### Assignment
Check each line of the entries below for the word "Loại", then state how many lines have it and nothing more.

### Material for this exercise

= = = = =

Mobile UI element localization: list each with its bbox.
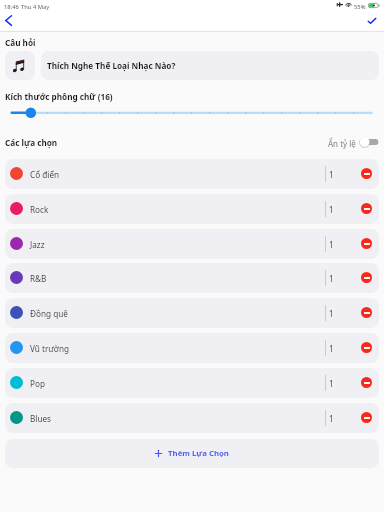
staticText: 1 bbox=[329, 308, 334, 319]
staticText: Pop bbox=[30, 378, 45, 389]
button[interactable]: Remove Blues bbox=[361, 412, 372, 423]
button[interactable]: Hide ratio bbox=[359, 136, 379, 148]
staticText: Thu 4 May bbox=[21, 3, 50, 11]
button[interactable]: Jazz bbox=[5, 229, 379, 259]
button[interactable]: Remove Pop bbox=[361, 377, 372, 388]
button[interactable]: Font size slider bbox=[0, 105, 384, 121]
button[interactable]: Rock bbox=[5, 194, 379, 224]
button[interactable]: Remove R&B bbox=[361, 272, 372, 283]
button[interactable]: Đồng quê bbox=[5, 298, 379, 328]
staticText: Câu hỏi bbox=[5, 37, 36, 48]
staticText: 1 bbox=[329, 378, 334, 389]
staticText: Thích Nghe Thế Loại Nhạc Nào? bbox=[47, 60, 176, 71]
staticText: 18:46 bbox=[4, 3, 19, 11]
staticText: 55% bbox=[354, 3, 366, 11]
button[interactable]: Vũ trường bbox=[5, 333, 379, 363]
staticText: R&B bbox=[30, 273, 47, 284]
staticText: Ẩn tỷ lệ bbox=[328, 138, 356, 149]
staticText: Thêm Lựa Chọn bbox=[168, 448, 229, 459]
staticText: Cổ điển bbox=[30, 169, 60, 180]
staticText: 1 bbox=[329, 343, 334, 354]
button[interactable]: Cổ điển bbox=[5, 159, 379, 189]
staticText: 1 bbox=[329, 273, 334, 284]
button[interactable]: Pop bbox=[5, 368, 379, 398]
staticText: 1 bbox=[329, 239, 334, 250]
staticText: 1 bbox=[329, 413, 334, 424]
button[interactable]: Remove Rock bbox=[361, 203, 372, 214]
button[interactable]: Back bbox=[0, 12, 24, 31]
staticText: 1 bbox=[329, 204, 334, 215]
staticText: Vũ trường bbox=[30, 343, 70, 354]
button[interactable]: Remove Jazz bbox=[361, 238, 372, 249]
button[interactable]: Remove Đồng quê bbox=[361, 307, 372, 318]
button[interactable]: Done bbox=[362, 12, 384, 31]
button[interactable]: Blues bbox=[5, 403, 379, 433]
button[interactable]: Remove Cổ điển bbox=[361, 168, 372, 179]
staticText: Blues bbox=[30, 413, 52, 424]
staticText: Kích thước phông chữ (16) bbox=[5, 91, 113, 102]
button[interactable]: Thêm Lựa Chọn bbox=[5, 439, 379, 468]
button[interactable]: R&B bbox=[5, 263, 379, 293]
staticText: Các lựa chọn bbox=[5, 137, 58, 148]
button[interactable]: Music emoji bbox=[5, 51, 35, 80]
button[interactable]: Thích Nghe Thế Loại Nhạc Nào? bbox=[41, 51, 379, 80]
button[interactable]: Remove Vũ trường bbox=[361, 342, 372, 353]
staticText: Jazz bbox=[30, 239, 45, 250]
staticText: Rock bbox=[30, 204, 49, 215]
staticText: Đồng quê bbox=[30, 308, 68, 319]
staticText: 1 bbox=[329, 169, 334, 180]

= = = = =

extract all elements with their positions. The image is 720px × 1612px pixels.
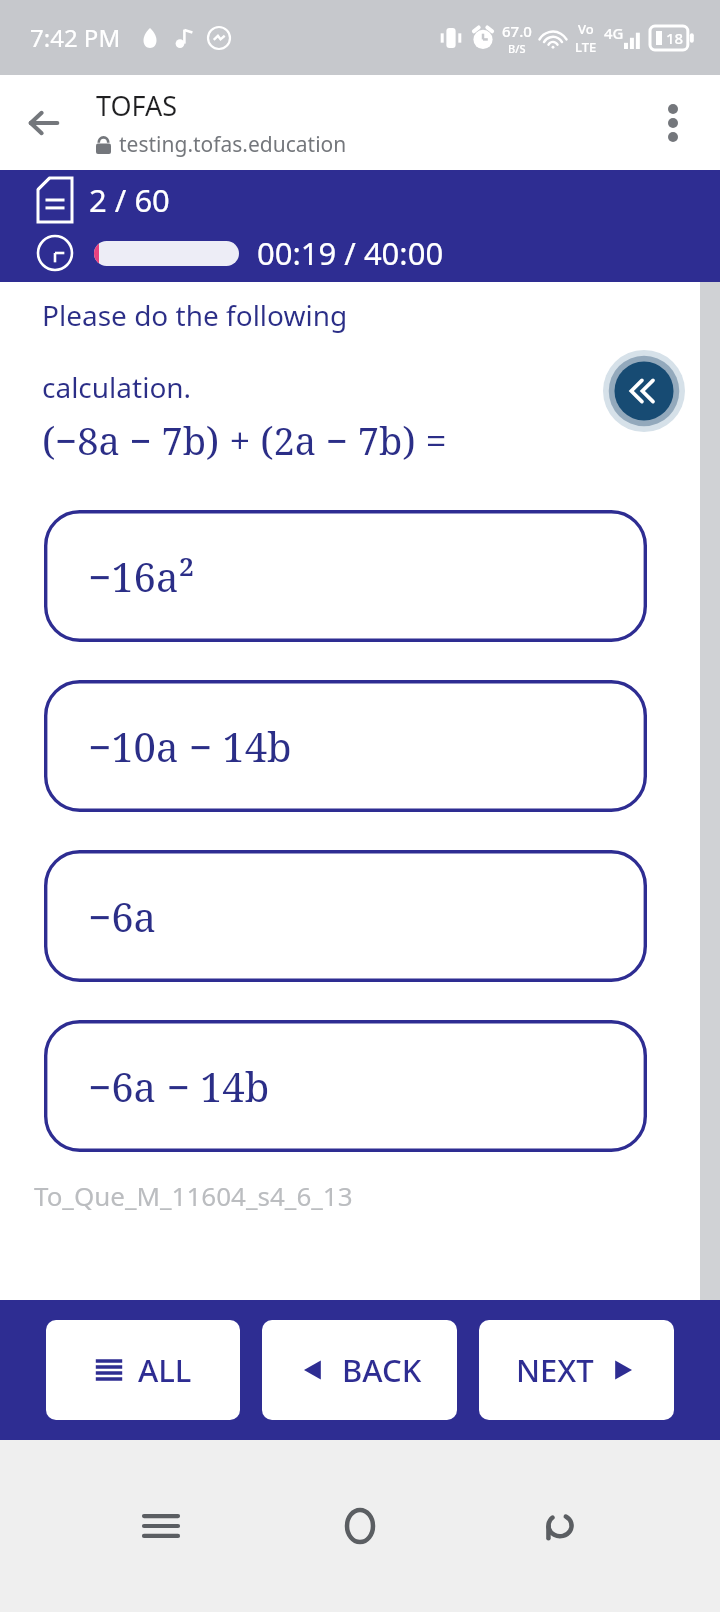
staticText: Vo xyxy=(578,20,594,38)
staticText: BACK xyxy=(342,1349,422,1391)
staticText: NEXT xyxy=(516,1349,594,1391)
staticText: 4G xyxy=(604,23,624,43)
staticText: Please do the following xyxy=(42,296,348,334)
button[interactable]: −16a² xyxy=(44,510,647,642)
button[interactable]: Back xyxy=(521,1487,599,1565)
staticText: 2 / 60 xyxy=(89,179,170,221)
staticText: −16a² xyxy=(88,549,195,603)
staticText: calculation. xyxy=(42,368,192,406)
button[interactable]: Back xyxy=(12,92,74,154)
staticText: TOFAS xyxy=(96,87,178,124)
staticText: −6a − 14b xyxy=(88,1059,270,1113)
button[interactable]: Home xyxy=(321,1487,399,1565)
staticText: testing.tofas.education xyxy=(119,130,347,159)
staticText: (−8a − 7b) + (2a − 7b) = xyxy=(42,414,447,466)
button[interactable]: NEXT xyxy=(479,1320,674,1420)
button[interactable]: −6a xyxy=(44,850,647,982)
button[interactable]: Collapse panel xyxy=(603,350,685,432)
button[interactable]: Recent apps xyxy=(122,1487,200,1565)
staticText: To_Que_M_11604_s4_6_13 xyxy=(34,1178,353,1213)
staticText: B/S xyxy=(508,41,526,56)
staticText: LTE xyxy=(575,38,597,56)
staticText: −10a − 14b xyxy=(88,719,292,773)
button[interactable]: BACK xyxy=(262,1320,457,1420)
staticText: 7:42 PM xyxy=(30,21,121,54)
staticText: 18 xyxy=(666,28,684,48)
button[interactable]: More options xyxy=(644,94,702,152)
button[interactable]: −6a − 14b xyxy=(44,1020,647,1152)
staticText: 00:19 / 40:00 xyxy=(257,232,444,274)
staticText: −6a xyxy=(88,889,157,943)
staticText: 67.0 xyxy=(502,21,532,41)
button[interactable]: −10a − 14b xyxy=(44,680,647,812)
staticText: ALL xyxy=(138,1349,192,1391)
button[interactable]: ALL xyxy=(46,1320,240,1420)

= = = = =

### Written response
2